◆ What is required
Go through the entries below and retype them exactly, omitting each picture.

[Page images and extracted text]
● ● ● ●
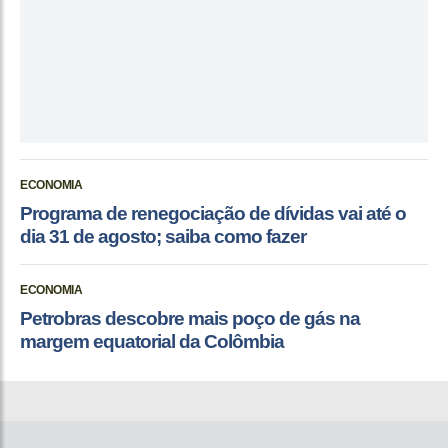
ECONOMIA
Programa de renegociação de dívidas vai até o
dia 31 de agosto; saiba como fazer
ECONOMIA
Petrobras descobre mais poço de gás na
margem equatorial da Colômbia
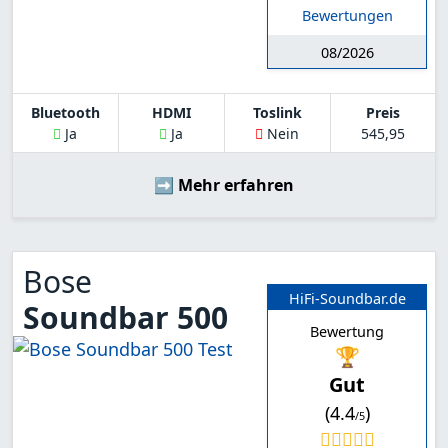
Bewertungen
08/2026
Bluetooth
HDMI
Toslink
Preis
Ja
Ja
Nein
545,95
➡️ Mehr erfahren
Bose
HiFi-Soundbar.de
Soundbar 500
Bewertung
🏆
Gut
(4.4
)
/5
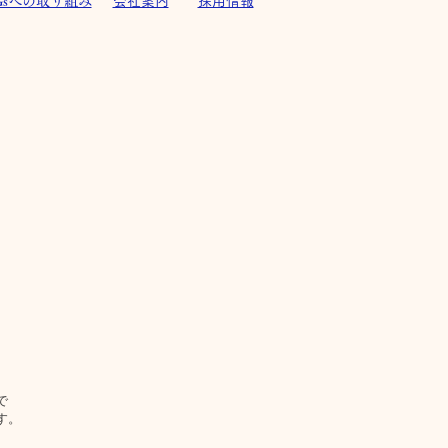
Gsへの取り組み
会社案内
採用情報
で
す。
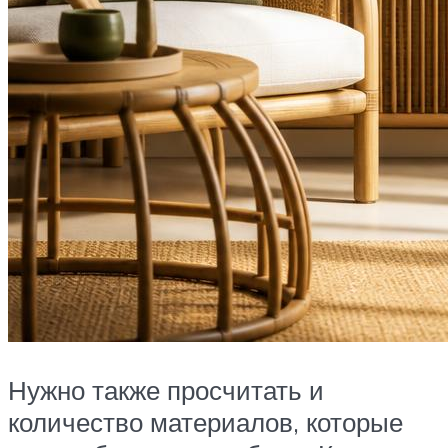
Нужно также просчитать и
количество материалов, которые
● ● ● ●
◆ Written answer
ECONOMIA
Programa de renegociação de dívidas vai até o
dia 31 de agosto; saiba como fazer
ECONOMIA
Petrobras descobre mais poço de gás na
margem equatorial da Colômbia
Bewertungen
08/2026
Bluetooth
HDMI
Toslink
Preis
Ja
Ja
Nein
545,95
➡️ Mehr erfahren
Bose
HiFi-Soundbar.de
Soundbar 500
Bewertung
🏆
Gut
(4.4
)
/5
Gsへの取り組み
会社案内
採用情報
で
す。
Нужно также просчитать и
количество материалов, которые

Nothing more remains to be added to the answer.